Breast Quarter (White) - Cali Mild
Breast Quarter (White) - Cali Mild [$11.00]
Not surprisingly, the white meat didn't match the dark for succulence, but the breast was still tasty in its own right, while the wing was just what I wanted. The skin, meanwhile, was even crunchier than with the thigh, and was of course where most of the spicing resided. There was a persistent but not overwhelming amount of heat here, and you can still taste all of the chicken, so this is the level I'd recommend for most people.

KaleSlaw [$3.00]
Given that I'm not generally a huge fan of kale, I liked Hotville's take on coleslaw much more than I thought I would. There was a lovely, gratifying sort of crunch to the veggies, along with a touch of creamy sweetness, but the key was actually that kale, which imparted this bitter, earthy complexity to the dish that really worked.

2020 Bottle Logic Concentrated Solution
Next to drink was the 2020 Bottle Logic Concentrated Solution, an imperial stout fermented with Bascom Family Farms maple syrup, aged in bourbon/maple/vanilla barrels, then finished with walnuts and more maple syrup, created in collaboration with Mikerphone Brewing out of the Chicago area. The beer had an appealing aroma filled with sweet spice layered over malty maple. On the palate, I found this super soft and silky, showing off a base of smooth maple-y sugariness joined by chocolate and warm spices, though very little of the advertised walnut. Surprisingly easy-drinking.

Fried Fish (Swai) - Music City Medium / Nashville Hot
Fried Fish (Swai) - Music City Medium / Nashville Hot [$11.00]
With the chicken done with, I moved on to the hot fish, which featured flaky, moist flesh encased in a crunchy, gritty cornmeal crust. I requested a mix of the remaining two heat levels. Surprisingly, the "Music City Medium" really didn't taste much different than the "Cali Mild," so I'm left wondering if the kitchen perhaps underspiced the fish. On the other hand, the "Nashville Hot" was a big step up. I felt the heat immediately, and it did not go away easily. It was a sharp, prickly sort of spice, one that really grew and lingered, and resulted in me sweating quite a bit and getting a runny nose. This one was definitely more about pain than pleasure.

Bananas in my Pudding
Bananas in my Pudding [$4.00]
The banana pudding certainly helped cool things down, thankfully. I was a big fan of its pure, creamy banana flavors, set over a sugary, crumbly crust, while the cookie on top provided even more textural variation. Yum.

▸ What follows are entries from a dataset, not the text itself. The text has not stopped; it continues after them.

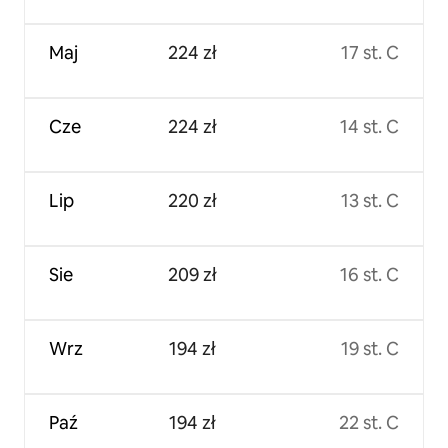
Maj
224 zł
17 st. C
Cze
224 zł
14 st. C
Lip
220 zł
13 st. C
Sie
209 zł
16 st. C
Wrz
194 zł
19 st. C
Paź
194 zł
22 st. C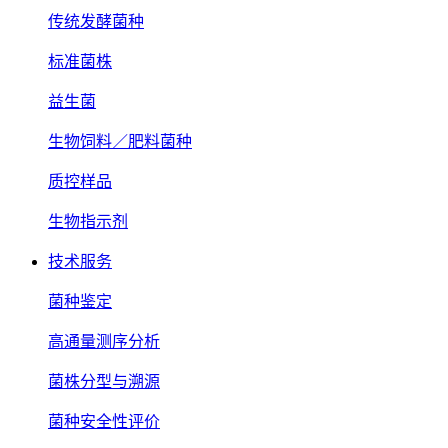
传统发酵菌种
标准菌株
益生菌
生物饲料／肥料菌种
质控样品
生物指示剂
技术服务
菌种鉴定
高通量测序分析
菌株分型与溯源
菌种安全性评价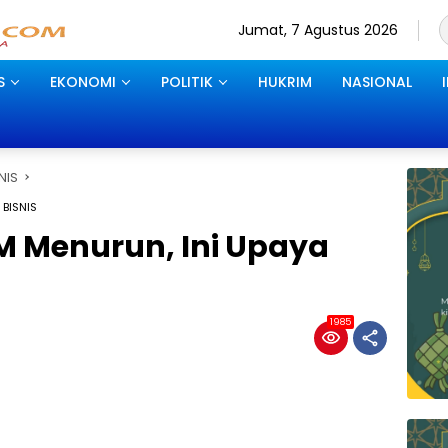
Jumat, 7 Agustus 2026
S
EKONOMI
POLITIK
HUKRIM
NASIONAL
NIS
 BISNIS
 Menurun, Ini Upaya
1985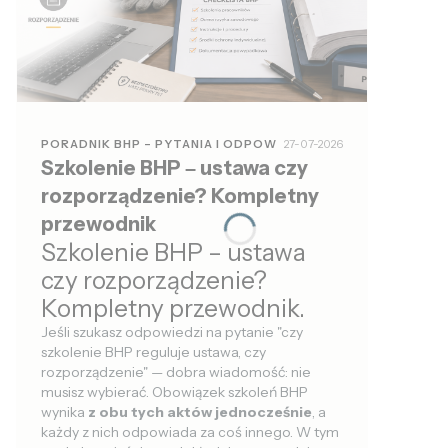
PORADNIK BHP – PYTANIA I ODPOW
27-07-2026
Szkolenie BHP – ustawa czy
rozporządzenie? Kompletny
przewodnik
Szkolenie BHP – ustawa
czy rozporządzenie?
Kompletny przewodnik.
Jeśli szukasz odpowiedzi na pytanie "czy
szkolenie BHP reguluje ustawa, czy
rozporządzenie" — dobra wiadomość: nie
musisz wybierać. Obowiązek szkoleń BHP
wynika
z obu tych aktów jednocześnie
, a
każdy z nich odpowiada za coś innego. W tym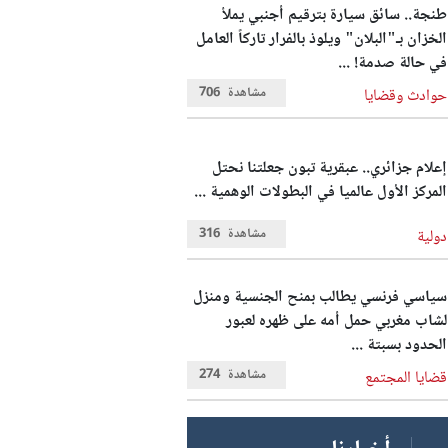
طنجة.. سائق سيارة بترقيم أجنبي يملأ
الخزان بـ"البلان" ويلوذ بالفرار تاركاً العامل
في حالة صدمة! ...
مشاهدة
706
حوادث وقضايا
إعلام جزائري.. عبقرية تبون جعلتنا نحتل
المركز الأول عالميا في البطولات الوهمية ...
مشاهدة
316
دولية
سياسي فرنسي يطالب بمنح الجنسية ومنزل
لشاب مغربي حمل أمه على ظهره لعبور
الحدود بسبتة ...
مشاهدة
274
قضايا المجتمع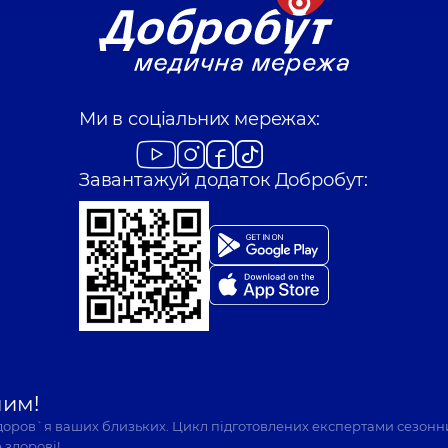
Ми в соціальних мережах:
Завантажуй додаток Добробут:
шим!
здоров`я ваших близьких. Цикл підготовлених експертами сезонн
 здорові!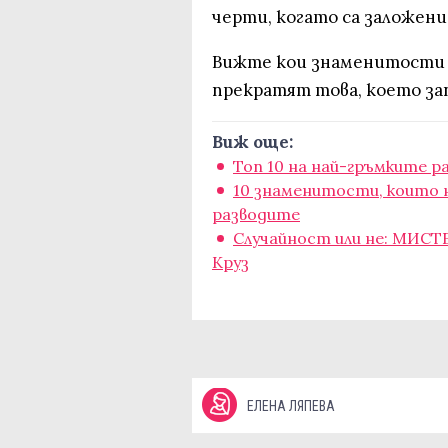
черти, когато са заложени
Вижте кои знаменитости п
прекратят това, което зап
Виж още:
Топ 10 на най-гръмките ра
10 знаменитости, които 
разводите
Случайност или не: МИСТ
Круз
ЕЛЕНА ЛЯПЕВА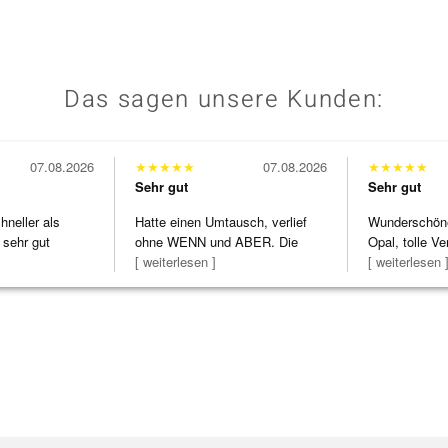
Das sagen unsere Kunden:
07.08.2026
★
★
★
★
★
07.08.2026
★
★
★
★
★
Sehr gut
Sehr gut
neller als
Hatte einen Umtausch, verlief
Wunderschöne 
 sehr gut
ohne WENN und ABER. Die
Opal, tolle Ve
Schmuckstücke h
[ weiterlesen ]
Steg ist e
[ weiterlesen 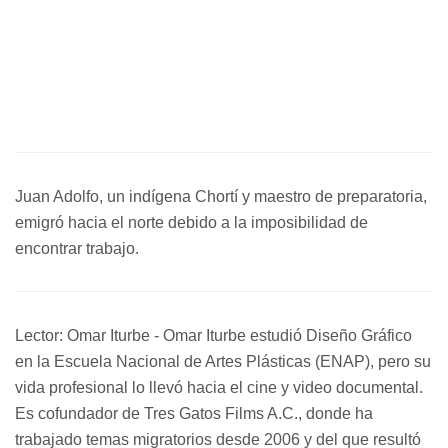
Juan Adolfo, un indígena Chortí y maestro de preparatoria,
emigró hacia el norte debido a la imposibilidad de
encontrar trabajo.
Lector: Omar Iturbe - Omar Iturbe estudió Diseño Gráfico
en la Escuela Nacional de Artes Plásticas (ENAP), pero su
vida profesional lo llevó hacia el cine y video documental.
Es cofundador de Tres Gatos Films A.C., donde ha
trabajado temas migratorios desde 2006 y del que resultó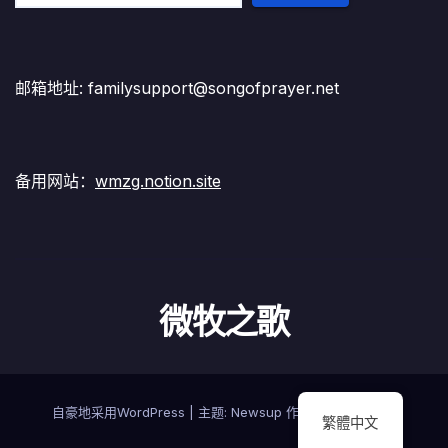
邮箱地址: familysupport@songofprayer.net
备用网站：
wmzg.notion.site
微牧之歌
自豪地采用WordPress
|
主题:
Newsup
作者
Themeansar
繁體中文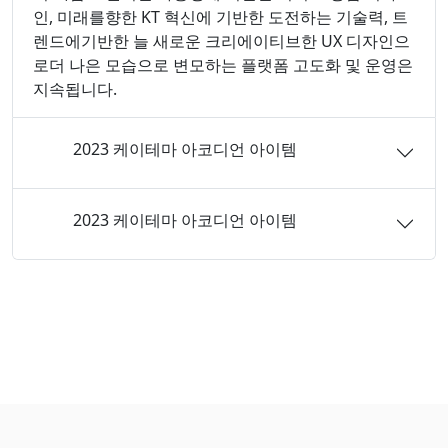
인, 미래를향한 KT 혁신에 기반한 도전하는 기술력, 트
렌드에기반한 늘 새로운 크리에이티브한 UX 디자인으
로더 나은 모습으로 변모하는 플랫폼 고도화 및 운영은
지속됩니다.
2023 케이테마 아코디언 아이템
2023 케이테마 아코디언 아이템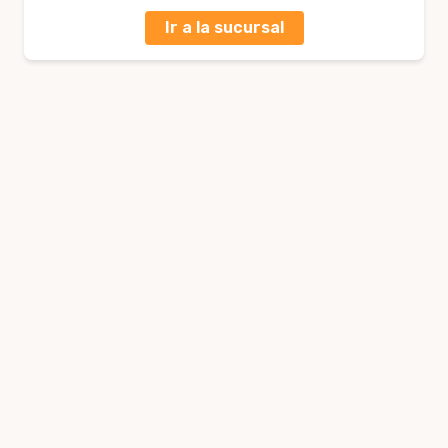
Ir a la sucursal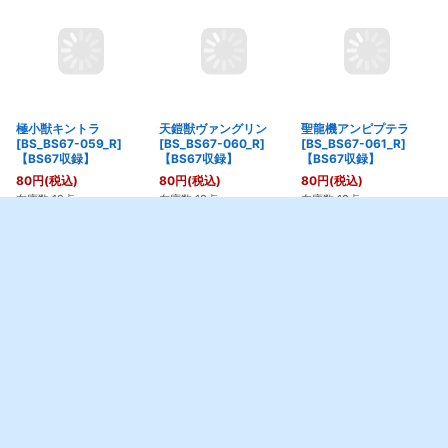
極小獣キントラ
天鎧獣ヴァングリン
聖龍機アンピプテラ
[BS_BS67-059_R]
[BS_BS67-060_R]
[BS_BS67-061_R]
【BS67収録】
【BS67収録】
【BS67収録】
80
円
(税込)
80
円
(税込)
80
円
(税込)
在庫数 19点
在庫数 18点
在庫数 18点
カートに入れる
カートに入れる
カートに入れる
1
2
3
次
»
ホーム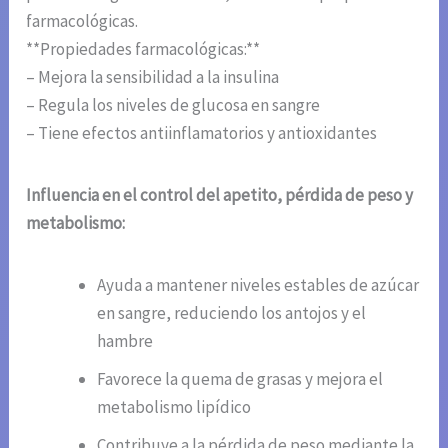
farmacológicas.
**Propiedades farmacológicas:**
– Mejora la sensibilidad a la insulina
– Regula los niveles de glucosa en sangre
– Tiene efectos antiinflamatorios y antioxidantes
Influencia en el control del apetito, pérdida de peso y
metabolismo:
Ayuda a mantener niveles estables de azúcar
en sangre, reduciendo los antojos y el
hambre
Favorece la quema de grasas y mejora el
metabolismo lipídico
Contribuye a la pérdida de peso mediante la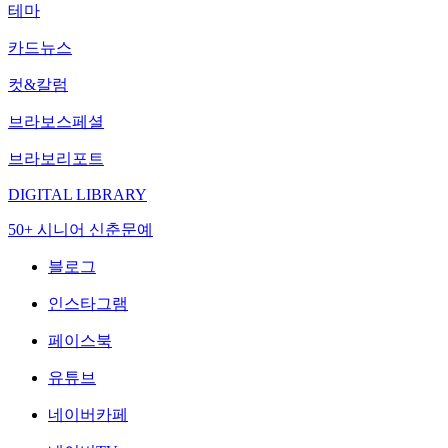
테마
카드뉴스
컷&칼럼
브라보스페셜
브라보리포트
DIGITAL LIBRARY
50+ 시니어 신춘문예
블로그
인스타그램
페이스북
유튜브
네이버카페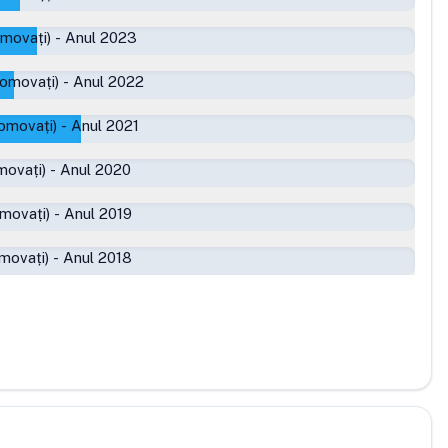
omovați)
-
Anul 2023
romovați)
-
Anul 2022
omovați)
-
Anul 2021
movați)
-
Anul 2020
movați)
-
Anul 2019
movați)
-
Anul 2018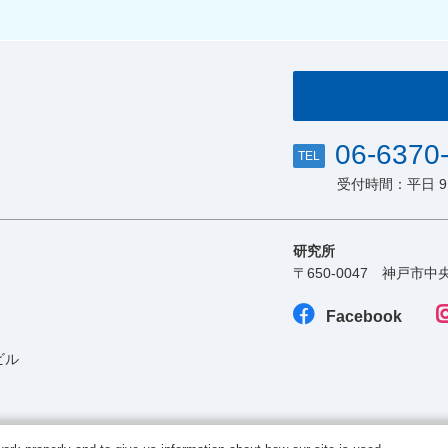
06-6370
TEL
受付時間：平日 9:00
研究所
〒650-0047
神戸市中央
Facebook
ビル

Though I wish I could've eaten here under better, non-coronavirus circumstances, I have to say that I was rather satisfied with my meal at Hotville. Spicing aside, this is just some mighty fine fried chicken, with some worthwhile sides to boot, and I must also point out that the service was especially hospitable. As I mentioned above, LA is in the midst of a hot chicken craze, but Hotville seems to somehow transcend all that. After all, the Prince family is who popularized the dish to begin with, and I do hope this place can stick around once Angelenos inevitably move on to the next food trend.


Blogger Tony said...

Did your butthole burn after eating Hotville? I'm always scared of picking the wrong spice level because the one time i did Howling Rays, my butthole hurt for the next week or so.

Tuesday, April 21, 2020 11:19:00 AM  
Blogger Charlie Fu said...

Eater called Prince's hot chicken back in 2016 and Prince said the recipe is not similar to their recipe and they have no affiliation other than a family member owning it. But as long as it's good, doesn't really matter!

Wednesday, April 22, 2020 3:22:00 PM  
Blogger kevinEats said...

Tony: Your asshole can rest assured, as "Nashville Hot" here isn't as bad as "Howlin" over there.

Charlie: Huh that's good to know, though I find it hard to believe that there's no similarity at all. Do you have a link to the Eater article? I just did a search, and didn't find anything.